Penne Rigate with Asparagus & Wild Mushroom

Penne Rigate with Asparagus & Wild Mushroom
Serving a pasta side dish at your dinner party can be boring. But by creating pre-made mini bowls and displaying on a pretty tray, you have a fun new way of entertaining!
Penne Rigate with Asparagus & Wild Mushroom Ingredients: (serves 10 cups)
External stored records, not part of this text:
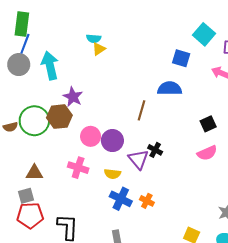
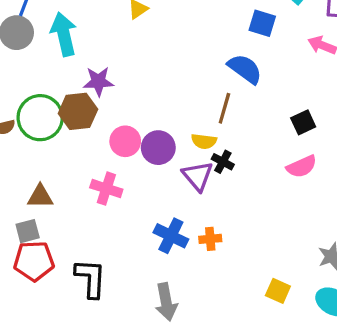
blue semicircle: (170, 88) -> (245, 69), turned 35
purple star: (73, 97) -> (98, 81), turned -30
brown line: (142, 110) -> (224, 108), moved
yellow semicircle: (112, 174) -> (204, 141), moved
orange cross: (147, 201) -> (210, 239), turned -32

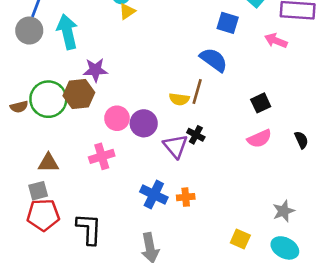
yellow semicircle: (204, 141) -> (179, 99), moved
pink cross: (106, 189) -> (102, 156), turned -35

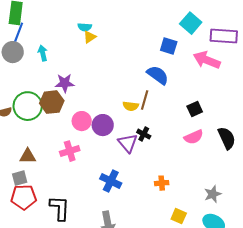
cyan arrow: (67, 32) -> (43, 53), size x0.6
pink arrow: (276, 41) -> (207, 60), size x1.5
black semicircle: (301, 140) -> (227, 138), size x1.6
orange cross: (186, 197) -> (162, 183), moved

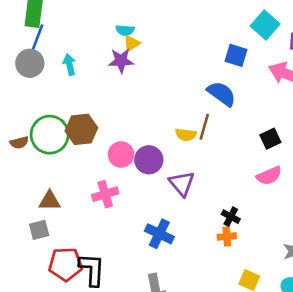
purple star: (65, 83) -> (121, 61), moved
black cross: (144, 134) -> (231, 217), moved
red pentagon: (24, 197) -> (66, 264), moved

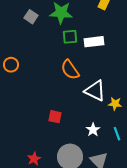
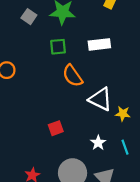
green square: (70, 37) -> (58, 47), moved
red square: (55, 117) -> (56, 128), turned -32

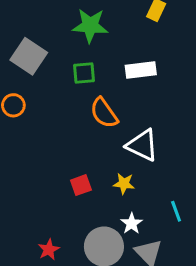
gray square: (29, 17) -> (29, 56), moved, size x1.6
yellow star: (123, 114) -> (124, 184), moved
white star: (98, 143) -> (132, 223), moved

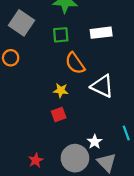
yellow star: (124, 184) -> (61, 90), moved

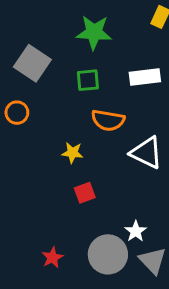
orange semicircle: (75, 63) -> (108, 120), turned -45
yellow star: (61, 90) -> (72, 153), moved

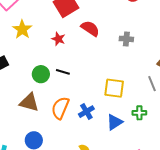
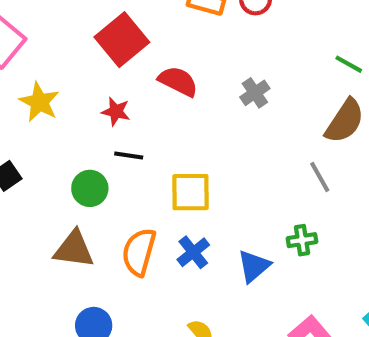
gray cross: (126, 39) -> (255, 93), turned -32
black line: (63, 72) -> (129, 155), moved
yellow square: (114, 88) -> (191, 192), moved

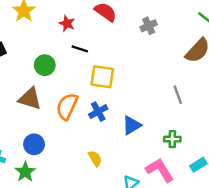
black line: (129, 155) -> (80, 49), moved
gray line: (320, 177) -> (178, 95), moved
green cross: (302, 240) -> (172, 139), moved

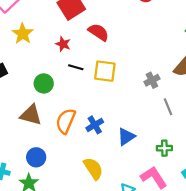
gray cross: (149, 26) -> (152, 80), moved
yellow square: (102, 77) -> (105, 71), moved
yellow semicircle: (95, 158) -> (93, 168), size x1.5

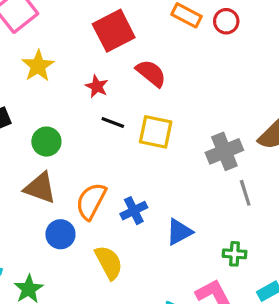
gray cross: (152, 80) -> (224, 151), size x1.5
green circle: (44, 83) -> (46, 142), moved
blue circle: (36, 157) -> (60, 234), moved
yellow semicircle: (93, 168) -> (109, 262), moved

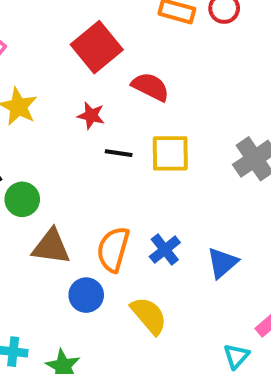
green circle: (46, 142) -> (22, 199), moved

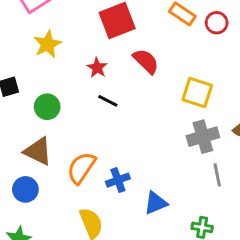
yellow square: (170, 153) -> (197, 92), moved
green circle: (22, 199) -> (47, 107), moved
blue circle: (86, 295) -> (25, 189), moved

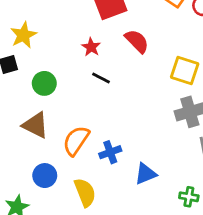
yellow star: (48, 44) -> (23, 35), moved
blue circle: (25, 189) -> (45, 176), moved

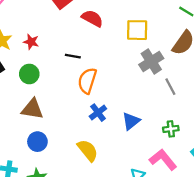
red star: (91, 47) -> (31, 42), moved
orange semicircle: (76, 141) -> (87, 81), moved
blue circle: (45, 176) -> (37, 142), moved

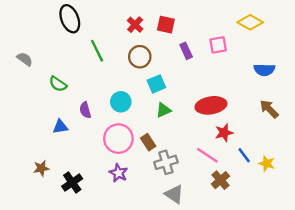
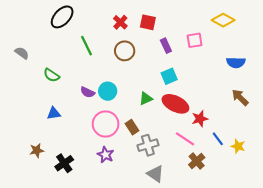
black ellipse: (70, 19) -> (62, 17), turned 65
cyan square: (156, 84) -> (169, 76), moved
red ellipse: (211, 105) -> (175, 104), moved, turned 35
purple semicircle: (85, 110) -> (88, 92), moved, turned -48

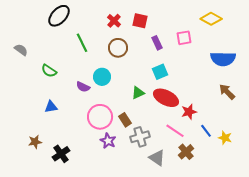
blue semicircle: (236, 63) -> (223, 59), size x1.4
cyan circle: (108, 91) -> (102, 77), moved
purple star: (106, 155) -> (108, 141), moved
gray triangle: (155, 174) -> (157, 158), moved

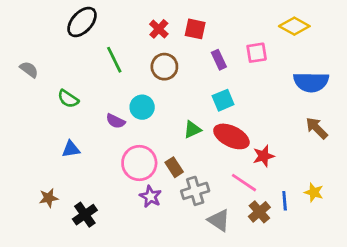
blue line: (206, 131) -> (285, 201), moved, turned 32

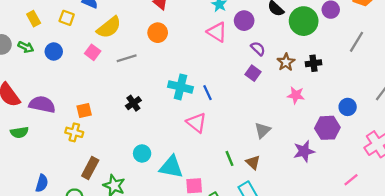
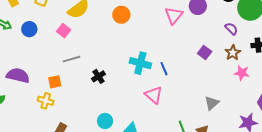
pink triangle: (217, 32) -> (174, 15), turned 36
purple semicircle: (258, 49) -> (231, 29), moved
gray line: (127, 58) -> (72, 59), moved
brown star: (286, 62) -> (233, 53), moved

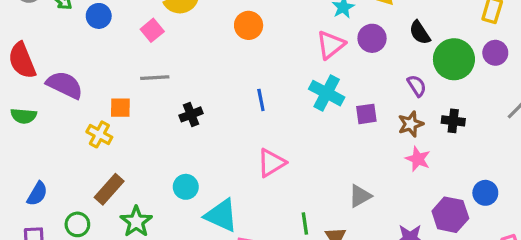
purple square: (205, 53) -> (366, 114), turned 32
cyan cross: (140, 63) -> (327, 93), moved
blue line: (164, 69) -> (261, 100), moved
pink triangle: (154, 95) -> (271, 163), turned 36

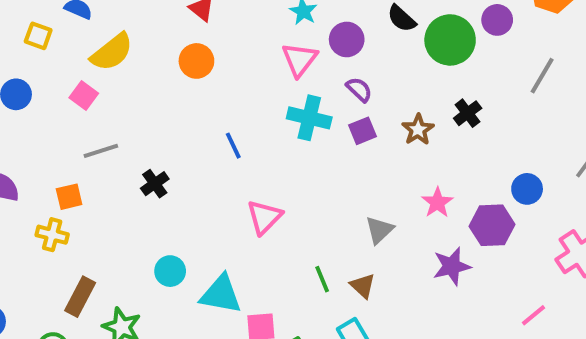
purple semicircle: (417, 86) -> (359, 90), moved
black cross: (453, 121) -> (468, 113), turned -30
pink star: (418, 159) -> (437, 203), moved, turned 30

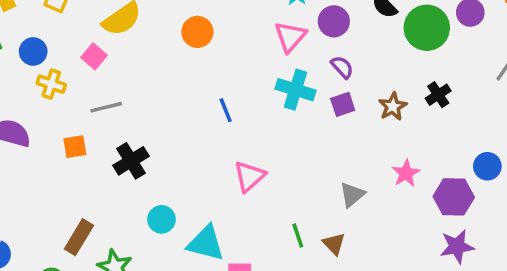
black cross: (155, 184) -> (131, 161), moved, size x1.4
yellow cross: (52, 235) -> (51, 84), moved
purple star: (452, 266) -> (457, 247), moved

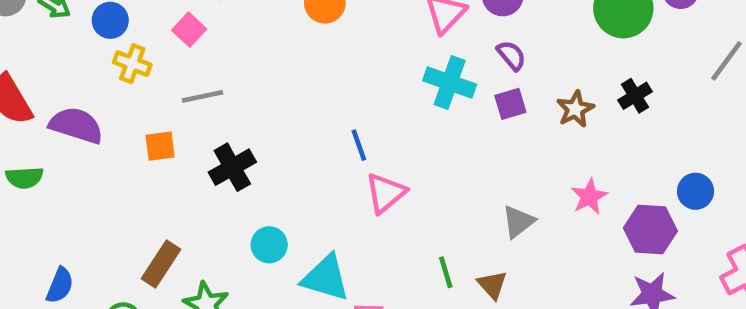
blue line: (226, 110) -> (359, 145), moved

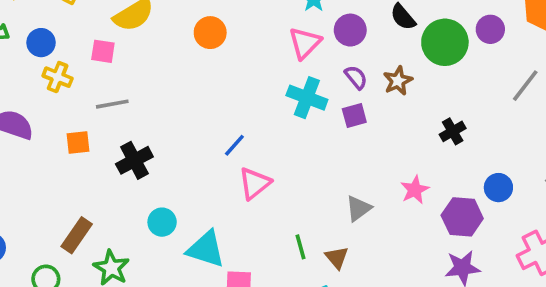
pink square: (189, 30) -> (103, 51), turned -35
black cross: (635, 96) -> (453, 131), moved
brown star: (575, 109) -> (398, 81), moved
blue line: (359, 145) -> (234, 145), turned 60

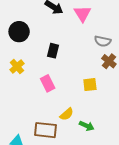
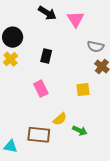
yellow cross: (17, 67) -> (10, 59), moved

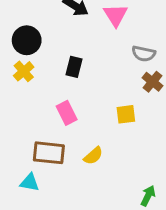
green arrow: (80, 131) -> (148, 196), moved, turned -88
brown rectangle: (39, 135) -> (49, 153), moved
cyan triangle: (10, 146) -> (30, 182), moved

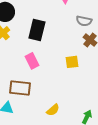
black rectangle: (74, 67) -> (37, 30), size x1.5
yellow semicircle: (93, 156) -> (53, 110), moved

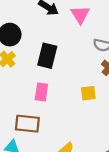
pink rectangle: (32, 61) -> (41, 92), turned 35

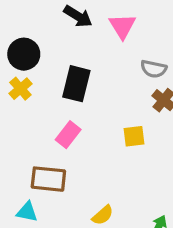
pink rectangle: (41, 92) -> (68, 135), turned 30

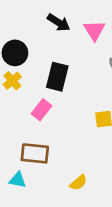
pink rectangle: (68, 135) -> (41, 110), moved

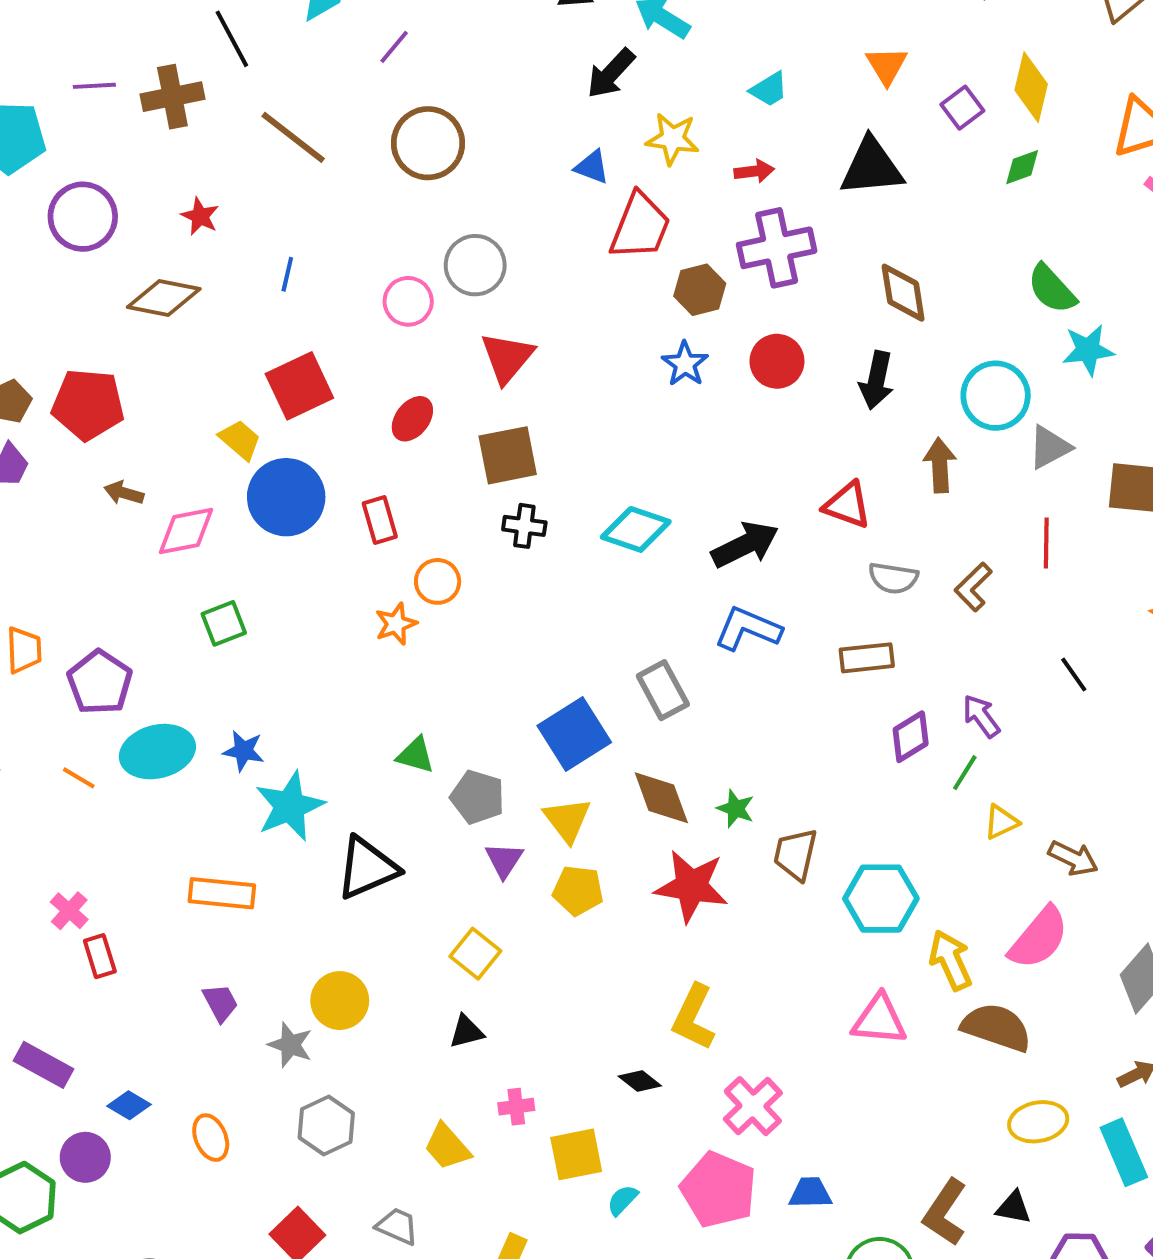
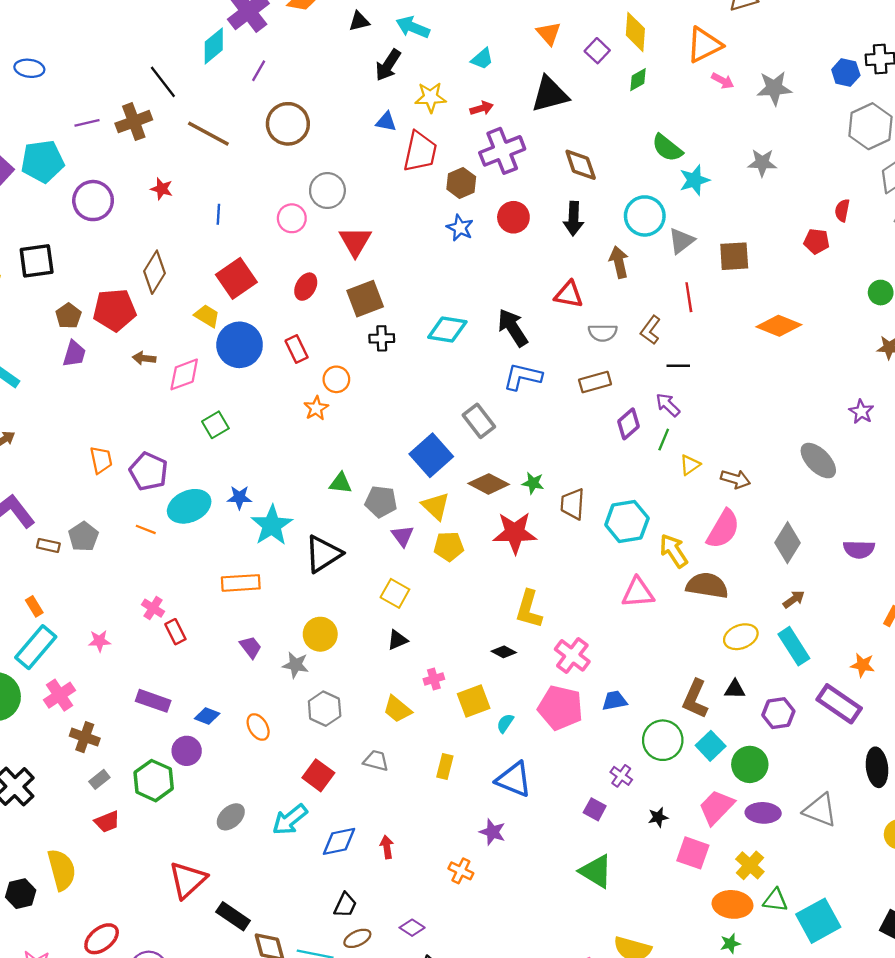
brown diamond: (164, 298) -> (154, 272), moved, turned -60
black arrow: (745, 545) -> (513, 328), turned -87
black line: (1074, 674) -> (678, 366), moved, turned -45
brown diamond: (661, 798) -> (489, 484), turned -33

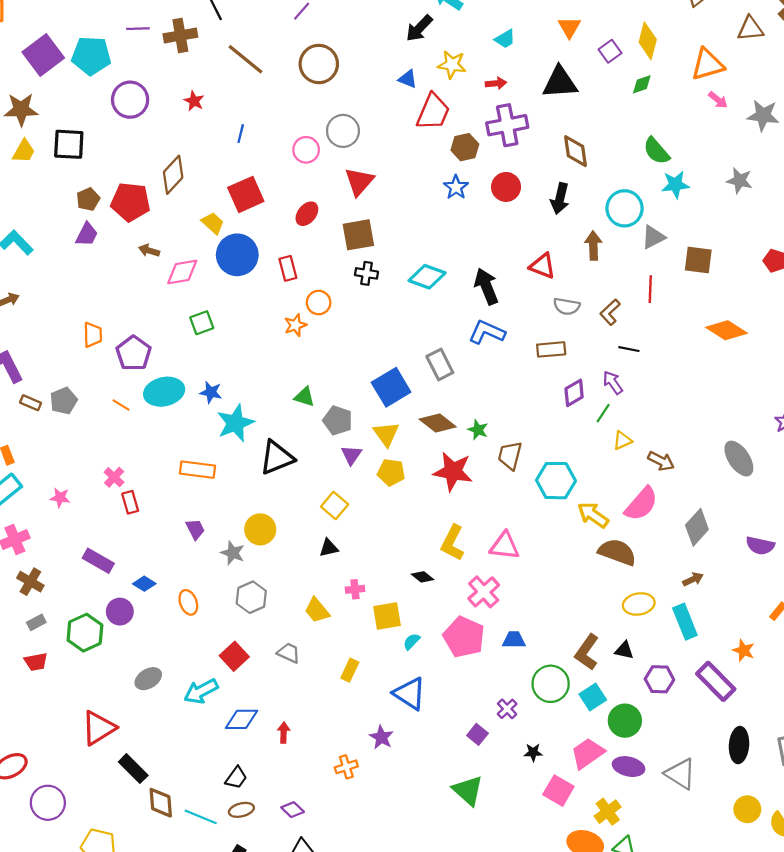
yellow arrow: (674, 551) -> (593, 515), turned -32
pink triangle: (638, 593) -> (505, 546), moved
orange cross: (461, 871) -> (346, 767), turned 35

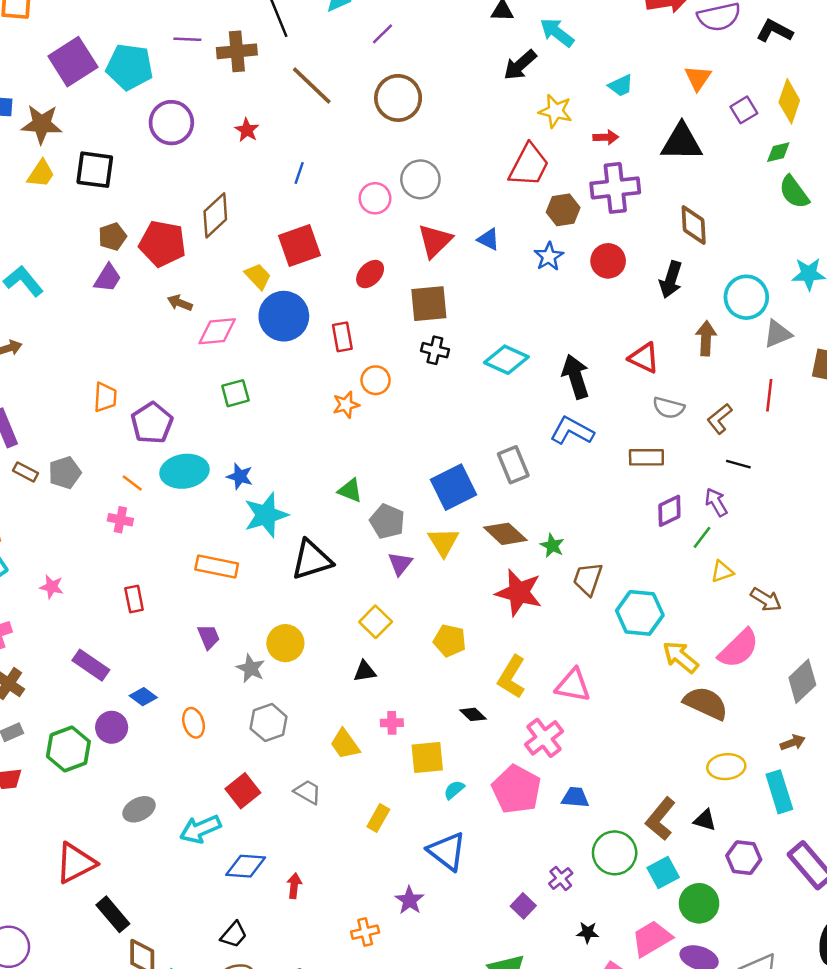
blue triangle: (408, 79) -> (488, 239), moved
green semicircle: (656, 151) -> (794, 192), moved
yellow pentagon: (391, 472) -> (450, 641), moved
pink cross: (114, 477) -> (120, 520), moved, turned -36

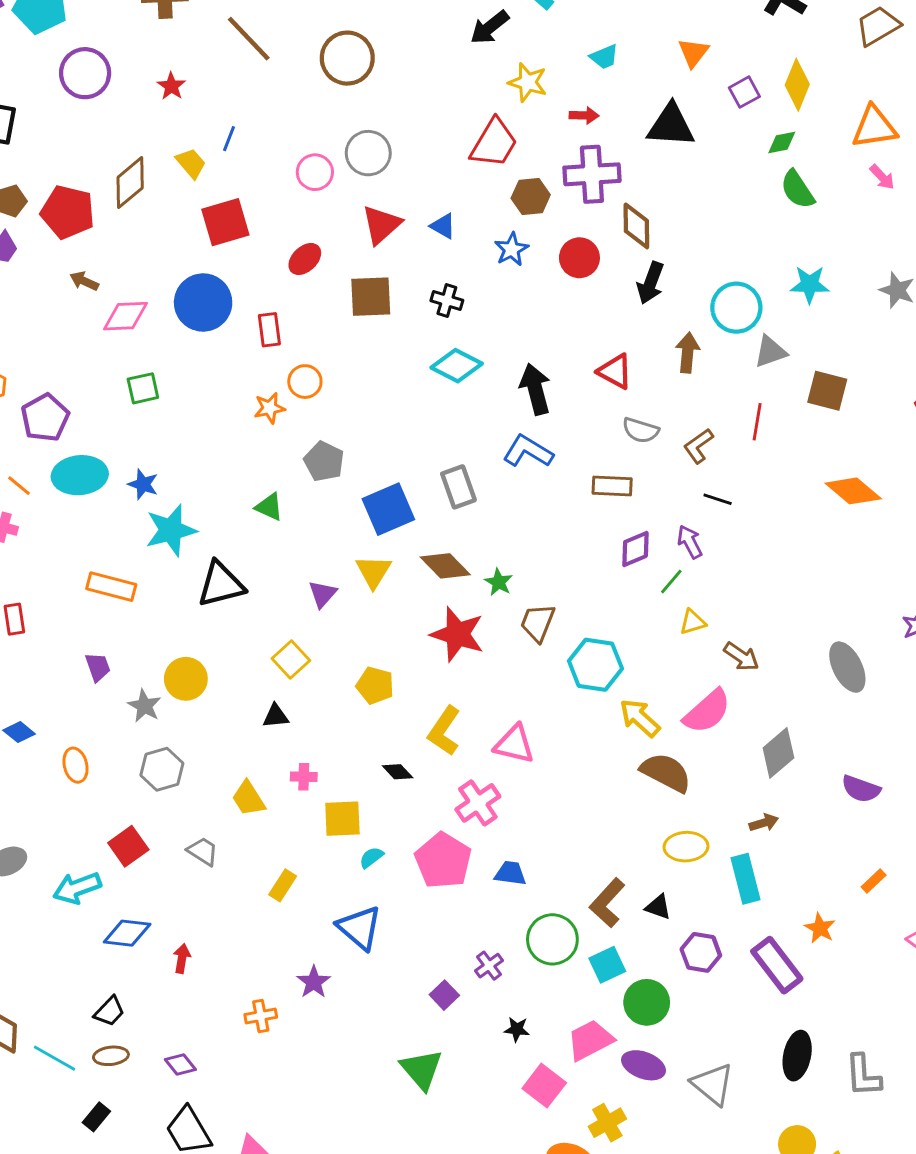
brown diamond: (694, 225) -> (636, 226), moved
yellow trapezoid: (258, 276) -> (191, 163), moved
black cross: (435, 350) -> (447, 300), moved
gray pentagon: (387, 521) -> (324, 461), moved

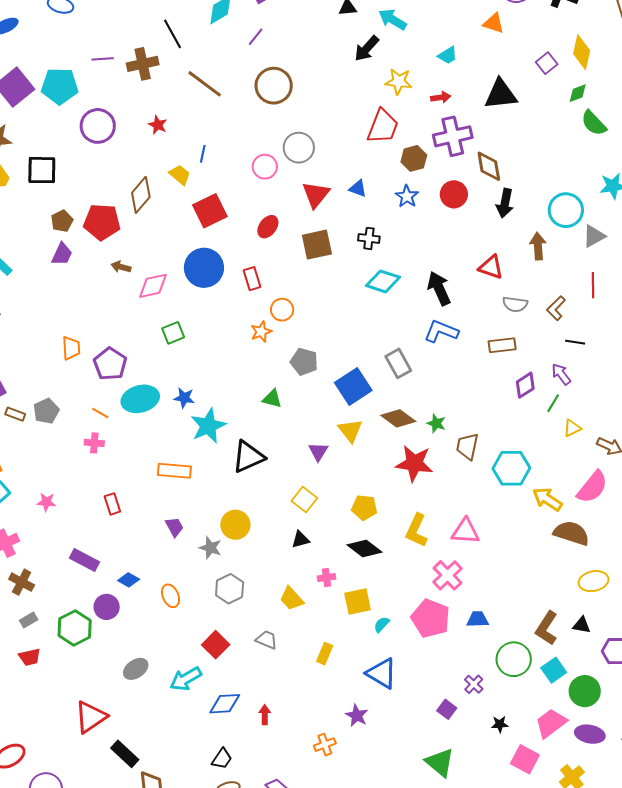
orange triangle: (693, 53) -> (494, 23), moved, turned -40
black diamond: (398, 772) -> (364, 548), moved, size x1.6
  • 1 pound Delverde Penne Rigate
  • ½ cup Lucini Organic Limited Reserve Extra Virgin Olive Oil
  • 1 pound Shitake Mushrooms
  • 3 shallots finely minced
  • 1 pound asparagus
  • ¼ cup pine nuts
  • ½ cup fresh Parmigiano Regianno
  • Salt and pepper to taste
Cook Delverde Penne Rigate as instructed on the box. Meanwhile, in large skillet add the extra virgin olive oil and heat over medium heat. Sauté garlic and shallots, cooking till lightly golden. Add mushrooms and sauté for another 3-4 minutes. Add cooked asparagus and pine nuts and heat through for 2 to 3 minutes. Toss sautéed ingredient with hot pasta, Parmigiano, salt and pepper to taste. Finish with a drizzle of extra virgin olive oil.